Kirt's got it. There's nothing wrong with JSPs per se, but you really need to use them only as the view, not as the controller and logic/data. Look up Model 2 MVC (model-view-controller) on google, and take a look at
Struts (apache-jakarta). The idea is that all data is posted to servlets that call out helpers or EJBs to do stuff with the data and maintain state, then the servlets forward to JSPs to display pages based on the application state, data just entered, or a scripted process require ordered steps. One servlet can handle multiple JSPs that post to it if one dataset needs to be built over multiple screens. Just don't store the data in the Servlet - put it into a helper object that resides in the session and updated it as each new set of data arrives.

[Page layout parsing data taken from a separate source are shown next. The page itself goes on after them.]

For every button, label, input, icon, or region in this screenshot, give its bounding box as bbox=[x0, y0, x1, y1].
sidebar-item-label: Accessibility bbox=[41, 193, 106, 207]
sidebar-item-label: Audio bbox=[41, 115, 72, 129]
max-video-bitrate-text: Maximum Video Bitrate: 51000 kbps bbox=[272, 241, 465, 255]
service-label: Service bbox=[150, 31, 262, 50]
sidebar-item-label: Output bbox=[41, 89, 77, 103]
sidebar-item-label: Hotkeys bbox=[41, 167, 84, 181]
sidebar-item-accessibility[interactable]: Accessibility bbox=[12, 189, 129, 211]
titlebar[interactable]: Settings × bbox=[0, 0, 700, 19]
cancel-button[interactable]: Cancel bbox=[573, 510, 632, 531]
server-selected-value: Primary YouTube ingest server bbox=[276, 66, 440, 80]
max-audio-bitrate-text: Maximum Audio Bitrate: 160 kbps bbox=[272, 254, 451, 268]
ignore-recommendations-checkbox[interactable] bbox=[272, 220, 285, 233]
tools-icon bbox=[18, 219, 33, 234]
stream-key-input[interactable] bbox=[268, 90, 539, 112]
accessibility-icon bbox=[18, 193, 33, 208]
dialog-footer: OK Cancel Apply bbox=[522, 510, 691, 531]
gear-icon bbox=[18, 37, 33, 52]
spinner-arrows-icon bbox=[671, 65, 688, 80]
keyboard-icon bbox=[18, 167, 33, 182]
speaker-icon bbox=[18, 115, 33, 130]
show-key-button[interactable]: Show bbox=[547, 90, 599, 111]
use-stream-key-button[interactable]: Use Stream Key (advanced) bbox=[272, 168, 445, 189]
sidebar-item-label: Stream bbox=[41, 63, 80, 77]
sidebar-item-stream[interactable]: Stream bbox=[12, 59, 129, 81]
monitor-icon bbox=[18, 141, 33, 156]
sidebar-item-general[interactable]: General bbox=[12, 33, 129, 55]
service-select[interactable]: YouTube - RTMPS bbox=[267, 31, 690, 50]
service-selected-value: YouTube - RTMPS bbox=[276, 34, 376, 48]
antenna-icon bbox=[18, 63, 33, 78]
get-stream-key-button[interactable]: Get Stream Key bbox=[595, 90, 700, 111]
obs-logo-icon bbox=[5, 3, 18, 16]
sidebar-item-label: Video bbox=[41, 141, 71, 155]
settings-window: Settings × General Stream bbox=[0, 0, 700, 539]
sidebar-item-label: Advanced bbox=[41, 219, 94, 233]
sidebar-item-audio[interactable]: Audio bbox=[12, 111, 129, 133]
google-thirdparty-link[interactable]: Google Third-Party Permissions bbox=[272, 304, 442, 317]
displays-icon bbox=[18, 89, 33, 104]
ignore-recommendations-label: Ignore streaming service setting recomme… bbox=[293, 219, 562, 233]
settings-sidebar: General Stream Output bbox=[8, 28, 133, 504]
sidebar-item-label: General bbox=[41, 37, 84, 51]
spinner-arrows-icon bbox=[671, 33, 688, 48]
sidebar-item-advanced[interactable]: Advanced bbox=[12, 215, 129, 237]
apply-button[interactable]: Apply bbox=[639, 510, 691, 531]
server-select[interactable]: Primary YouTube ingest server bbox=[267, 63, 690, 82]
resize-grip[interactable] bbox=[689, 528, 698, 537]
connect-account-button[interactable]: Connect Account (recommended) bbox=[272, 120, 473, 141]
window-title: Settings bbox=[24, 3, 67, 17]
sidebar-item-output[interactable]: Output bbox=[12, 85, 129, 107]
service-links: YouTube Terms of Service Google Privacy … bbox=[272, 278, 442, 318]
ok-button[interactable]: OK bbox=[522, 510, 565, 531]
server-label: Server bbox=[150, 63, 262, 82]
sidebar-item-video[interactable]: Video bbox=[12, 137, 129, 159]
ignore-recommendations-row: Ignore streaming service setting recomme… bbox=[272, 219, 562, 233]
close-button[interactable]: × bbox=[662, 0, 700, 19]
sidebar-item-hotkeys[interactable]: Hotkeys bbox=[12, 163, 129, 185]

The Servlet essentially becomes the script that glues the GUI (HTML) to the logic/data back-end.
This type of scenario happens all the time and it's pretty much accepted as the current 'best practice'. I don't think anyone should post to JSPs, so if your tech team is recommending that, they haven't done their homework. Ask them about MVS and which model they intend to use.
Also, make sure you be careful with when to use EJBs and what types to use. Not every session bean needs to be stateful, sometimes CMP is better than BMP, and vice-versa. Message beans require rigorous design for asnychronous usage. And not all database calls must use an EJB. I'm working on two J2EE projects right now and neither has any requirements that would lead us to use EJBs - hardly any transactions that aren't inside the database as stored procedures already, no need for distribution since there's only one server, and the data is always different so caching doesn't help us. I forsee a future project that will definitely need EJBs, but they aren't a cure-all and can actually complicate matters. I recommend a mixed approach if you need them, especially if scalability matters and you have limited hardware resources.
Good luck on your project!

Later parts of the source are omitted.